The ambient temperature doesn’t change much in my experience because the battery heats up a lot by just riding. I’ve been riding on highway speeds in freezing winters sitting on a battery that didn’t drop below 25 °C. So as long as you can keep it warm while charging you should be fine. And if you really need the range you could always heat the battery up by DC fast charging, but that is another story.
The only weather related range reduction I’ve seen is heavy rain. I suspect that it’s the added drag from rain that causes this higher consumption. And it’s not something specific to Energica. I’ve seen it on other bikes and on other EVs.
How does that compare to Zero gen 3 motorcycles with 14.4 kWh battery
Before this Energica I had a premium Zero SR/F with 14.4 kWh battery. That one would allow me to discharge it for around 12 kWh. That number was also easy to get from the console on the bike using the OBDII port.
What wasn’t very easy to get a proper reading for was it’s consumption. The app and dash can display a value but then this value was wrong because of a unit conversion bug for a very long time. And once resolved it was still just very difficult to get a reliable number.
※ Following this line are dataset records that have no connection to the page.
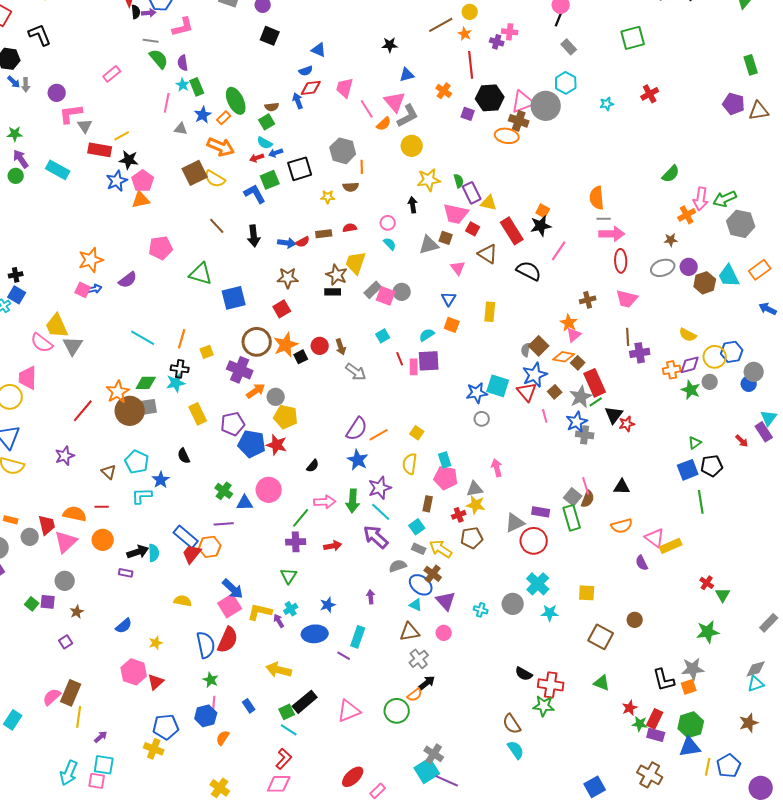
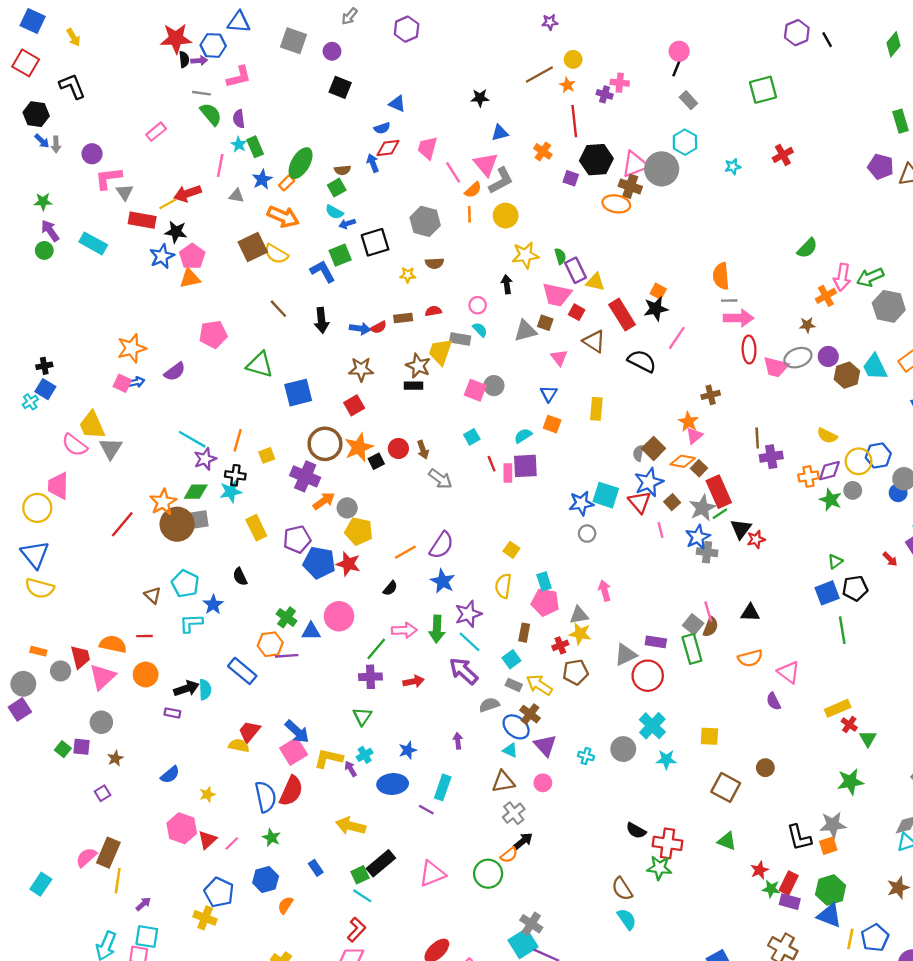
green ellipse: (236, 101) -> (301, 163), turned 56
red arrow: (257, 158) -> (188, 193), moved, size x1.6
orange line: (362, 167) -> (469, 214), moved
gray rectangle: (373, 290) -> (460, 339), moved, turned 54
pink trapezoid: (627, 299) -> (776, 367), moved
orange line: (379, 435) -> (405, 552), moved
purple star: (65, 456) -> (205, 459), moved
yellow rectangle: (671, 546) -> (838, 708), moved
orange hexagon: (210, 547) -> (270, 644), moved
red trapezoid: (192, 554) -> (249, 732), moved
pink line: (214, 703) -> (232, 843), moved, turned 40
blue pentagon: (166, 727) -> (219, 892), turned 30
blue triangle: (690, 747) -> (829, 916), turned 30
All time average showed me 70 Wh/km and with 12.000 Wh available that would result in 171 km total range. In my experience I would always calculate with a max range available on 90 km/h roads of around 150 km. And often that is also what it turned out to be. So a consumption of 80 Wh/km makes more sense anyway.
On highway use I would get around 100-120 km range, that is a consumption of somewhere beteen 100 and 120 Wh/km so very similar to Energica but just with a smaller battery.
2 Comments on “REAL WORLD RANGE numbers for my Energica SS9+ in a somewhat QUICK OVERVIEW”
this is an informative post as always. After nearly 10.000 km on my Ribelle I can affirm all your numbers.
Well over 300 km in urban settings, once I saw 340 km displayed on the screen when I ran errands in my hometown with a full battery.
Smooth cruising on the rural streets without high accelerations after cornering or overtaking slower vehicles gives me about 250 km.
Maybe this if of interest for some of your readers regarding high speed consumption:
German Autobahns in my region have longer stretches without speed limit, so I did some testing .
(BTW going fast on the Ribelle is no fun because the wind hits you hard on upper body and helmet.)
Consumption gets excessive beyond the 130 km/h, so from my extrapolation I assume you could go for about 70-80 km theroretically if you really push it.
But if that is possible in reality remains to be seen as the battery heats up at high output and I have seen the regen symbol getting yellow (i.e. no regen anymore) after about 20 km of 160-170 km/h with moderate ambient temperature. Therefore I would not be surprised if after some high speed stretch the power limiter sets in, restricting the output.
Maybe also for info: The cruise control does not engage beyond 160 km/h.
Nice info, even on my GS I’ve never went above 160 kph. But then I don’t live in Germany anyway. I can imagine it’s no fun with no windscreen :o.